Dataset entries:
┏━━

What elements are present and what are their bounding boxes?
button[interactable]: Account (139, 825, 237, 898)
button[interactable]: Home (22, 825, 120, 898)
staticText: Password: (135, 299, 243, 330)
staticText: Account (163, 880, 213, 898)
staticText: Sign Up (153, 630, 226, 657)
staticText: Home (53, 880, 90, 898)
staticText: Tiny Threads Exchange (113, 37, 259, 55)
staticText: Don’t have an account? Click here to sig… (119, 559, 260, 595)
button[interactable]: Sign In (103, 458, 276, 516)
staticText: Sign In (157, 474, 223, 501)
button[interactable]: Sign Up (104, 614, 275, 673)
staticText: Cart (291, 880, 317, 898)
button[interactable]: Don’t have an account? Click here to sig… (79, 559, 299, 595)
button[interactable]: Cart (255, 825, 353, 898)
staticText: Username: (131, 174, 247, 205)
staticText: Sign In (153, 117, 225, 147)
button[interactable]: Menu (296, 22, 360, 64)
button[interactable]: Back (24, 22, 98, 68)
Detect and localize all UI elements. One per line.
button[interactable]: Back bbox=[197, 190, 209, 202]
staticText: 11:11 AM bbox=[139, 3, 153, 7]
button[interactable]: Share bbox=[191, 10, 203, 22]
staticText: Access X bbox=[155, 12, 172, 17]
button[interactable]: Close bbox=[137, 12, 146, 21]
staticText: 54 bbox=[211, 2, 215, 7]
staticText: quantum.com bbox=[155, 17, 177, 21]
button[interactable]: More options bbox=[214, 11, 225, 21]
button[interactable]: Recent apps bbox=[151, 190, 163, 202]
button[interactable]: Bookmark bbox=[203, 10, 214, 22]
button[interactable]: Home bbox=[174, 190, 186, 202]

┗━━

Task requirements - Each of the records should be written out again, exactly as it reads.

Written response -
What elements are present and what are their bounding boxes?
button[interactable]: Account (139, 825, 237, 898)
button[interactable]: Home (22, 825, 120, 898)
staticText: Password: (135, 299, 243, 330)
staticText: Account (163, 880, 213, 898)
staticText: Sign Up (153, 630, 226, 657)
staticText: Home (53, 880, 90, 898)
staticText: Tiny Threads Exchange (113, 37, 259, 55)
staticText: Don’t have an account? Click here to sig… (119, 559, 260, 595)
button[interactable]: Sign In (103, 458, 276, 516)
staticText: Sign In (157, 474, 223, 501)
button[interactable]: Sign Up (104, 614, 275, 673)
staticText: Cart (291, 880, 317, 898)
button[interactable]: Don’t have an account? Click here to sig… (79, 559, 299, 595)
button[interactable]: Cart (255, 825, 353, 898)
staticText: Username: (131, 174, 247, 205)
staticText: Sign In (153, 117, 225, 147)
button[interactable]: Menu (296, 22, 360, 64)
button[interactable]: Back (24, 22, 98, 68)
Detect and localize all UI elements. One per line.
button[interactable]: Back bbox=[197, 190, 209, 202]
staticText: 11:11 AM bbox=[139, 3, 153, 7]
button[interactable]: Share bbox=[191, 10, 203, 22]
staticText: Access X bbox=[155, 12, 172, 17]
button[interactable]: Close bbox=[137, 12, 146, 21]
staticText: 54 bbox=[211, 2, 215, 7]
staticText: quantum.com bbox=[155, 17, 177, 21]
button[interactable]: More options bbox=[214, 11, 225, 21]
button[interactable]: Recent apps bbox=[151, 190, 163, 202]
button[interactable]: Bookmark bbox=[203, 10, 214, 22]
button[interactable]: Home bbox=[174, 190, 186, 202]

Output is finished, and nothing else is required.